The development of flexible and stretchable electronic skins that can mimic the complex characteristics of natural skin is of great value for applications in human motion detection, healthcare, speech recognition, and robotics. In this work, we propose an efficient and low-cost fabrication strategy to construct a highly sensitive and stretchable electronic skin that enables the detection of dynamic and static pressure, strain, and flexion based on an elastic graphene oxide (GO)-doped polyurethane (PU) nanofiber membrane with an ultrathin conductive poly(3,4-ethylenedioxythiophene) (PEDOT) coating layer.
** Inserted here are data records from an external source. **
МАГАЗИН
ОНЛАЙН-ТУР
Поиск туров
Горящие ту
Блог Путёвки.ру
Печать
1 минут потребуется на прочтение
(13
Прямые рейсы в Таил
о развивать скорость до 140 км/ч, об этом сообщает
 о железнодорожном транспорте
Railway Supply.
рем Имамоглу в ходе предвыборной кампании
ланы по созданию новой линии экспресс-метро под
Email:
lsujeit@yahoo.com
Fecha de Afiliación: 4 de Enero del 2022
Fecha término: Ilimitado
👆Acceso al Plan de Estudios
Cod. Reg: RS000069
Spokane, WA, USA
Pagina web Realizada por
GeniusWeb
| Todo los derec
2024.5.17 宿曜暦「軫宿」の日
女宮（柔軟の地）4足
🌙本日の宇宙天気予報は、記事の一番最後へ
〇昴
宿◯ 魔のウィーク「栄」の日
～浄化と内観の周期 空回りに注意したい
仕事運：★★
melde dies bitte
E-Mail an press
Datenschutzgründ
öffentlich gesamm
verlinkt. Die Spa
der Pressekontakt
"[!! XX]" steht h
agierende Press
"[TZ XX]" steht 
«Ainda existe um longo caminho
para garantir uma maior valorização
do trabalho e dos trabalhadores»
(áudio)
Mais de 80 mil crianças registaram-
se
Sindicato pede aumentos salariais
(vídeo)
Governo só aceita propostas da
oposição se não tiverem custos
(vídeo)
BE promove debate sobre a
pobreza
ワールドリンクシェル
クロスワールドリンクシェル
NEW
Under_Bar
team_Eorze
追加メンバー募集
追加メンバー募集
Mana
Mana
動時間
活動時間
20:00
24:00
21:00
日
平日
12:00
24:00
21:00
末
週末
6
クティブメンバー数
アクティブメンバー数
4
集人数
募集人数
The three-dimensional porous elastic GO-doped PU@PEDOT composite nanofibrous substrate and the continuous self-assembled conductive pathway in the nanofiber-based electronic skin offer more contact sites, a larger deformation space, and a reversible capacity for pressure and strain sensing, which provide multimodal mechanical sensing capabilities with high sensitivity and a wide sensing range. The nanofiber-based electronic skin sensor demonstrates a high pressure sensitivity (up to 20.6 kPa–1), a broad sensing range (1 Pa to 20 kPa), excellent cycling stability and repeatability (over 10,000 cycles), and a high strain sensitivity over a wide range (up to approximately 550%). We confirmed the applicability of the nanofiber-based electronic skin to pulse monitoring, expression, voice recognition, and the full range of human motion, demonstrating its potential use in wearable human-health monitoring systems.